Fiedler hielt inne und kratzte sich mit dem Daumen an der Nase. "Bevor Sie jetzt allerdings in Jubelstürme und blinden Aktionismus ausbrechen, liebe Weggefährten, muss ich Sie aber noch über einen Haken bei der Brunnensache in Kenntnis setzen." Für einen Moment genoss Fiedler insbesondere Steinmeiers Aufmerksamkeit, während Sina seinen Ausführungen deutlich gelassener folgte - doch er hatte etwas zu lange gezögert, denn Finn fiel ihm ungeduldig ins Wort: "Ich weiß es! Der Geist des toten Brunnenmonsters lauert jetzt auf der anderen Seite des Brunnens. Ja?"

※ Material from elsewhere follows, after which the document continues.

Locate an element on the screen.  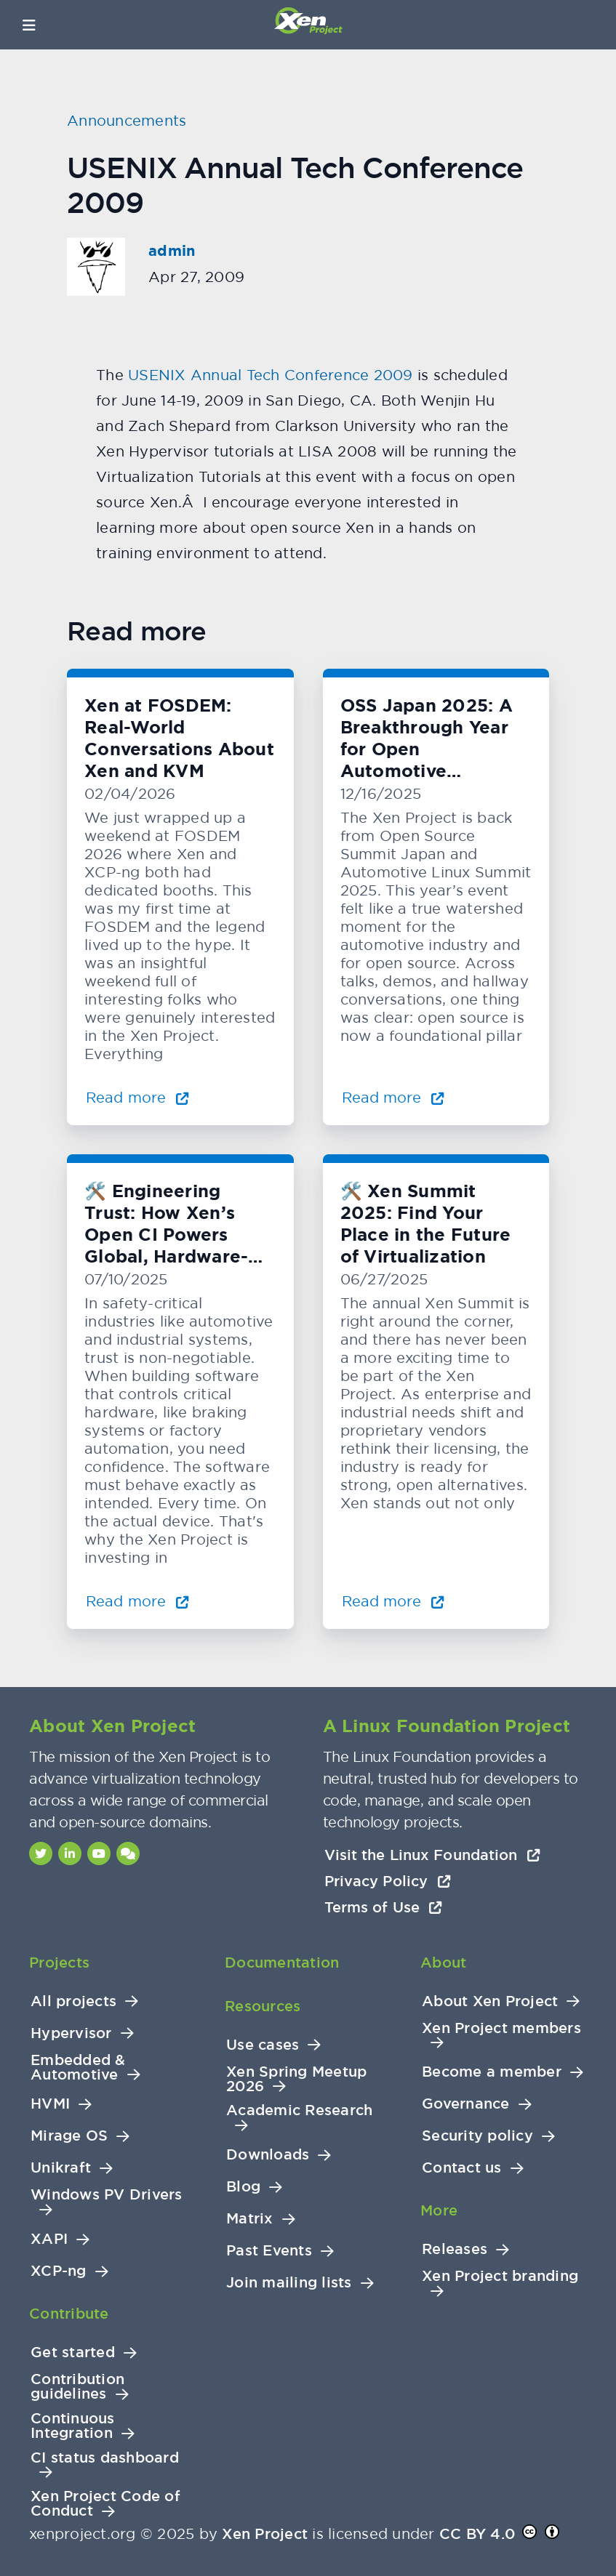 Resources is located at coordinates (262, 2006).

Überlegen lächelnd winkte Fiedler ab: "Auch wenn die Idee im Prinzip gut ist, Herr Steinmeier, unser Problem kommt aus der anderen Richtung: Irgend eine Fraktion in der Stadt hat wohl kurz nach der Sache mit den Kultisten beschlossen, dass ein Ort wie der Brunnen für uns Normalgrenzer besser nicht zugänglich sein sollte. Möglicherweise wollte man auch einfach kein Tor zum Totenreich ungeschützt quasi im Keller stehen haben. Wie dem auch immer sei, gibt es wohl einen Zugangsschutz um den Brunnen, den mein Geschichtler übrigens wie Ihre Astrid als 'Seelenbrunnen' bezeichnete. Allerdings," Fiedler machte noch eine, diesmal eher knapp bemessene dramatische Pause, "allerdings hatte der gute Gelehrte auch notiert, dass es nicht unmöglich ist, diese Schutzvorkehrung zu umgehen. Wahrscheinlich ist es etwas permanent Magisches - solche Dinge haben immer eine Hintertür. Denken Sie einfach mal an die Sphinx: Eine tolle Wachkreatur, wenn da nur der Rätseltick nicht wäre..."

"Das klingt genau nach dem Ort, den wir suchen, nicht wahr, Herr Steinmeier?" Sina klang entschlossen und aufbruchsbereit, wohingegen Finn nur stumm nickte. "Da Sie offenbar noch nie an diesem sagenhaften Brunnen waren, Herr Fiedler, bleiben für mich nur zwei Fragen offen: Wer kann uns dorthin führen - und wer kennt die Schwachstelle des Schutzzaubers?"

Bevor Fiedler etwas sagen konnte, knurrte Finn Steinmeier bereits betont grimmig die Antwort, die der Detektiv notgedrungen auch hatte geben wollen: "Die Ratten."